WHAT THE EXERCISE ASKS: The reply is to be an exact repetition of the entries that follow, with each picture left out.

GIVEN DATA:

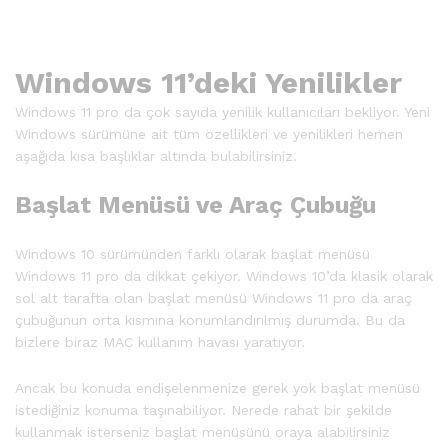
Windows 11’deki Yenilikler
Windows 11 pro da çok sayıda yenilik kullanıcıları bekliyor. Yeni
Windows sürümüne ait tüm özellikleri ve yenilikleri hemen
aşağıda kısa başlıklar altında bulabilirsiniz.
Başlat Menüsü ve Araç Çubuğu
Windows 10 sürümünden farklı olarak başlat menüsü
Windows 11 pro da dikkat çekiyor. Windows 10’da klasik olarak
sol alt tarafta olan başlat menüsü Windows 11 pro da araç
çubuğunun orta kısmına konumlandırılmış durumda. Bu da
bizlere biraz MAC kullanım havası yaratıyor.
Ancak bu konuda endişelenmenize gerek yok başlat menüsü
istediğiniz konuma taşınabiliyor. Nerede rahat bir şekilde
kullanmak isterseniz başlat menüsünü oraya alabilirsiniz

TASK ANSWER:
Windows 11’deki Yenilikler
Windows 11 pro da çok sayıda yenilik kullanıcıları bekliyor. Yeni
Windows sürümüne ait tüm özellikleri ve yenilikleri hemen
aşağıda kısa başlıklar altında bulabilirsiniz.
Başlat Menüsü ve Araç Çubuğu
Windows 10 sürümünden farklı olarak başlat menüsü
Windows 11 pro da dikkat çekiyor. Windows 10’da klasik olarak
sol alt tarafta olan başlat menüsü Windows 11 pro da araç
çubuğunun orta kısmına konumlandırılmış durumda. Bu da
bizlere biraz MAC kullanım havası yaratıyor.
Ancak bu konuda endişelenmenize gerek yok başlat menüsü
istediğiniz konuma taşınabiliyor. Nerede rahat bir şekilde
kullanmak isterseniz başlat menüsünü oraya alabilirsiniz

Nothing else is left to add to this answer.